Hamed Bahram / September 16, 2024

This project implements the classic Snake game with an AI agent that uses Dynamic Programming and Reinforcement Learning algorithms to improve its gameplay strategy over time. The goal is to develop an intelligent agent capable of optimizing its movements and learning from its interactions with the game environment.

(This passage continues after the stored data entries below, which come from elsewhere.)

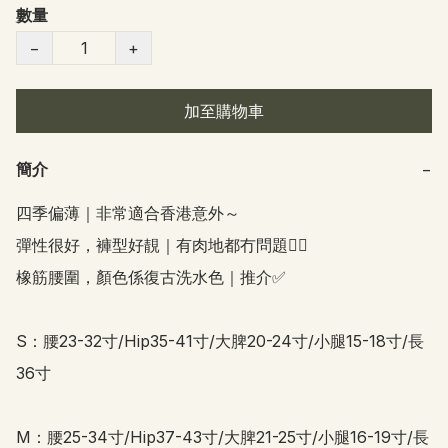
數量
−
+
加至購物車
簡介
−
四季偏薄｜非常適合香港意外～

彈性很好，褲型好靚｜有肉地都冇問題👍🏻

橡筋腰圍，顏色係復古洗水色｜推介✅

S：腰23-32寸/Hip35-41寸/大脾20-24寸/小腿15-18寸/長
36寸

M：腰25-34寸/Hip37-43寸/大脾21-25寸/小腿16-19寸/長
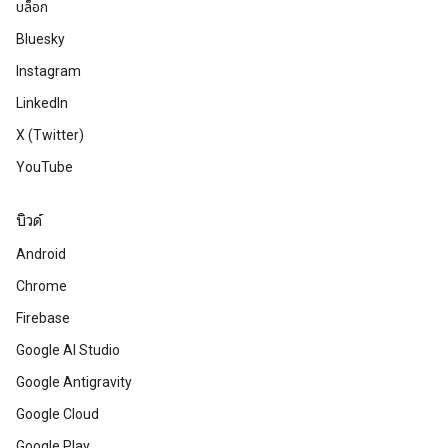
บล็อก
Bluesky
Instagram
LinkedIn
X (Twitter)
YouTube
บิวด์
Android
Chrome
Firebase
Google AI Studio
Google Antigravity
Google Cloud
Google Play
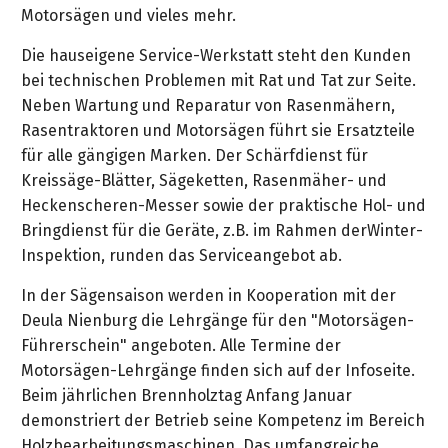
Motorsägen und vieles mehr.
Die hauseigene Service-Werkstatt steht den Kunden
bei technischen Problemen mit Rat und Tat zur Seite.
Neben Wartung und Reparatur von Rasenmähern,
Rasentraktoren und Motorsägen führt sie Ersatzteile
für alle gängigen Marken. Der Schärfdienst für
Kreissäge-Blätter, Sägeketten, Rasenmäher- und
Heckenscheren-Messer sowie der praktische Hol- und
Bringdienst für die Geräte, z.B. im Rahmen derWinter-
Inspektion, runden das Serviceangebot ab.
In der Sägensaison werden in Kooperation mit der
Deula Nienburg die Lehrgänge für den "Motorsägen-
Führerschein" angeboten. Alle Termine der
Motorsägen-Lehrgänge finden sich auf der Infoseite.
Beim jährlichen Brennholztag Anfang Januar
demonstriert der Betrieb seine Kompetenz im Bereich
Holzbearbeitungsmaschinen. Das umfangreiche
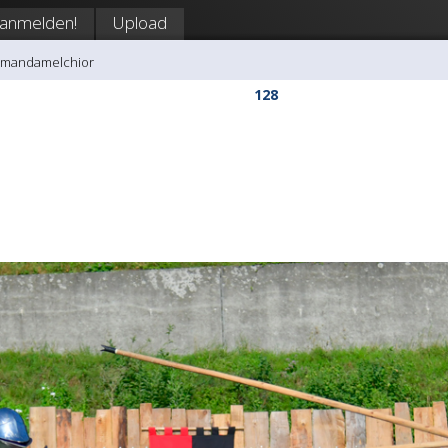
anmelden!
Upload
amandamelchior
128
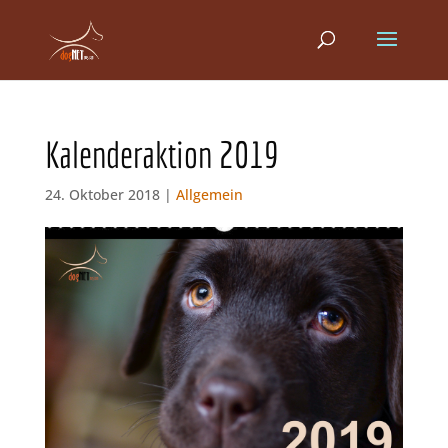
Kalenderaktion 2019
24. Oktober 2018 |
Allgemein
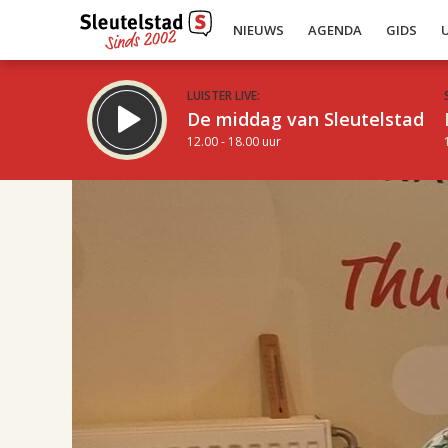
NIEUWS
AGENDA
GIDS
LUISTER LIVE:
De middag van Sleutelstad
12.00 - 18.00 uur
17.00
Inklappen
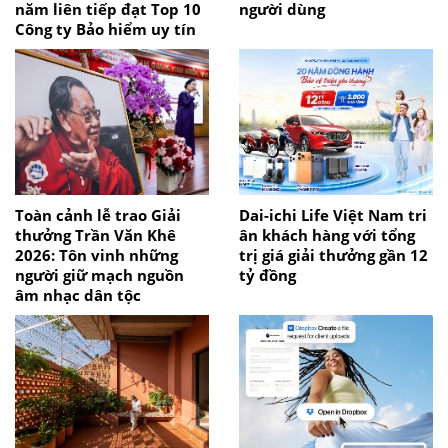
năm liên tiếp đạt Top 10
người dùng
Công ty Bảo hiểm uy tín
Toàn cảnh lễ trao Giải
Dai-ichi Life Việt Nam tri
thưởng Trần Văn Khê
ân khách hàng với tổng
2026: Tôn vinh những
trị giá giải thưởng gần 12
người giữ mạch nguồn
tỷ đồng
âm nhạc dân tộc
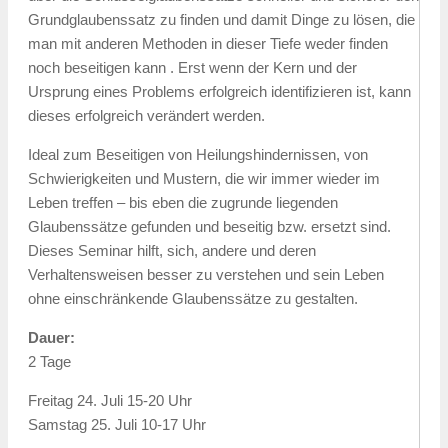
Grundglaubenssatz zu finden und damit Dinge zu lösen, die
man mit anderen Methoden in dieser Tiefe weder finden
noch beseitigen kann . Erst wenn der Kern und der
Ursprung eines Problems erfolgreich identifizieren ist, kann
dieses erfolgreich verändert werden.
Ideal zum Beseitigen von Heilungshindernissen, von
Schwierigkeiten und Mustern, die wir immer wieder im
Leben treffen – bis eben die zugrunde liegenden
Glaubenssätze gefunden und beseitig bzw. ersetzt sind.
Dieses Seminar hilft, sich, andere und deren
Verhaltensweisen besser zu verstehen und sein Leben
ohne einschränkende Glaubenssätze zu gestalten.
Dauer:
2 Tage
Freitag 24. Juli 15-20 Uhr
Samstag 25. Juli 10-17 Uhr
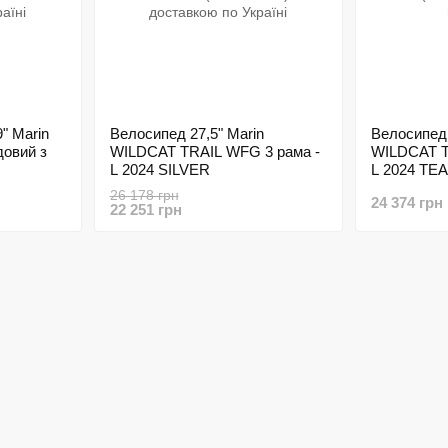
" Marin
Велосипед 27,5" Marin
Велосипед 
одовий з
WILDCAT TRAIL WFG 3 рама -
WILDCAT T
L 2024 SILVER
L 2024 TE
26 178 грн
24 374 грн
22 251 грн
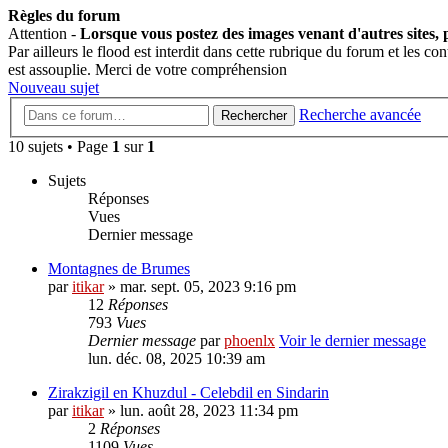
Règles du forum
Attention -
Lorsque vous postez des images venant d'autres sites, p
Par ailleurs le flood est interdit dans cette rubrique du forum et les 
est assouplie. Merci de votre compréhension
Nouveau sujet
Recherche avancée
Rechercher
10 sujets • Page
1
sur
1
Sujets
Réponses
Vues
Dernier message
Montagnes de Brumes
par
itikar
» mar. sept. 05, 2023 9:16 pm
12
Réponses
793
Vues
Dernier message
par
phoenlx
Voir le dernier message
lun. déc. 08, 2025 10:39 am
Zirakzigil en Khuzdul - Celebdil en Sindarin
par
itikar
» lun. août 28, 2023 11:34 pm
2
Réponses
1109
Vues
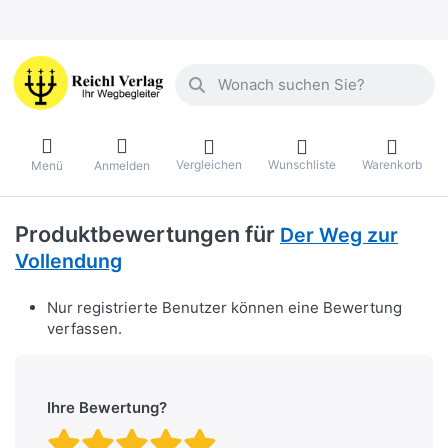
Geben Sie einen Suchbegriff ein. Währ
Vergleichen
Wunschliste
Warenkorb
Menü
Anmelden
Produktbewertungen für
Der Weg zur
Vollendung
Nur registrierte Benutzer können eine Bewertung
verfassen.
Ihre Bewertung?
Bewertung: 1 von 5 Stern
Bewertung: 2 von 5 St
Bewertung: 3 von 5 
Bewertung: 4 von 
Bewertung: 5 vo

You can view the code on GitHub here.

Features

  • Dynamic Programming: Utilizes dynamic programming to optimize the AI agent's decisions and movements.
  • Reinforcement Learning: The AI learns and adapts using reinforcement learning techniques to improve its strategy.
  • User Interface: A simple, interactive UI that allows players to observe the AI or play the game themselves.

Technologies

  • Python 3.x: The project is implemented in Python.
  • Reinforcement Learning: Algorithms are used for training the AI to adapt to the game environment.
  • Dynamic Programming: Optimizes pathfinding and decision-making for the AI agent.
  • Pygame: A library used to create the graphical interface for the game.

Getting Started

To run the Snake game with dynamic programming and reinforcement learning, follow these steps:

  1. Clone this repository to your local machine:
git clone https://github.com/skh113/dp-snake-game.git
  1. Navigate to the project directory:
cd dp-snake-game
  1. Install the required Python libraries:
pip install -r requirements.txt
  1. Run the game:
python agent.py

Contributing

Contributions are welcome! If you have suggestions, bug reports, or feature enhancements, feel free to open an issue or submit a pull request on GitHub.

Conclusion

The DP Snake Game combines dynamic programming and reinforcement learning to create an AI that can learn and improve its strategy over time. By integrating these techniques, the AI becomes more efficient at navigating the grid and consuming food, offering a unique challenge and learning experience for players and developers alike.